The Miami Herald
Tue, Jul. 20, 2004

Cuban Dissident Says U.S. Revoked His Visa

ANDREA RODRIGUEZ
Associated Press

HAVANA - A Cuban dissident said the U.S. government revoked his visa after granting him political refugee status, prompting other opponents of Fidel Castro's communist government to express concern they are losing support from the United States.

Bernardo Arevalo Padron, a journalist, was granted asylum by the United States after being released earlier this year from a Cuban prison, where he served a six-year sentence on a contempt charge against Castro and Vice President Carlos Lage.

Yet last week, the dissident said, he received a letter from the U.S. Interest Section in Havana, saying his visa had been revoked.

"It's an outrage," Arevalo told The Associated Press late Monday. "I was all ready to travel on Aug. 25."

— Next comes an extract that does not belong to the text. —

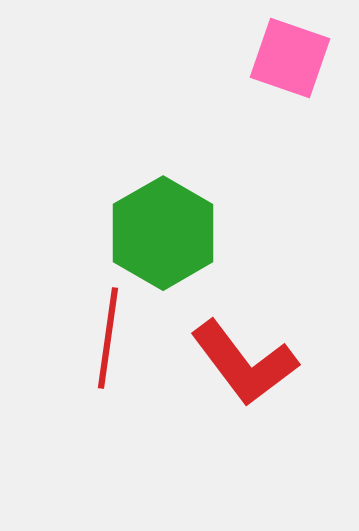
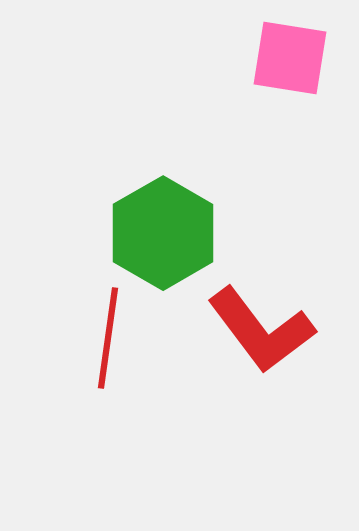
pink square: rotated 10 degrees counterclockwise
red L-shape: moved 17 px right, 33 px up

The letter accused him of cooperating with Cuban security officials, he said.

Arevalo, who was a Cuban intelligence agent before he became a dissident in 1990, denied he was still working for Castro's government.

Officials at the U.S. Interest Section declined to comment on Arevalo's case, citing confidentiality rules.

Last month, the U.S. government also denied a visa to moderate Cuban dissident Dimas Castellanos, who had been invited to participate in a conference at the Institute of Cuban Studies in Miami.

Other dissidents said they have also been denied visas or suddenly lost permission to enter the U.S. Interest Section in Havana and use computers there.

"They didn't give me an explanation. The guards at the door simply took away my pass," said dissident Gradys Munoz.

Vladimiro Roca, a leading dissident with the opposition group United For All Movement, said officials at the American mission "have really changed their treatment of some dissidents lately."

Elizardo Sanchez, an activist who heads the Cuban Commission on Human Rights and Reconciliation, said the U.S. government appeared to suspect that dissidents were working as undercover agents for Castro.

"I am very surprised and worried about the possibility that the United States' immigration service is adopting unjust measures in the midst of a certain paranoia," Sanchez said.

Seventy-five Cuban dissidents accused of working with U.S. diplomats to undermine the island's government were arrested and sentenced to long prison terms in a crackdown last year. Two have since been released for health reasons.

The Bush administration has also cracked down on the island, imposing new rules tightening restrictions on travel to Cuba and reducing the amount of dollars Cuban emigres can send home. Washington hopes the measures will close loopholes in the long-standing U.S. embargo on Cuba and weaken Castro's rule.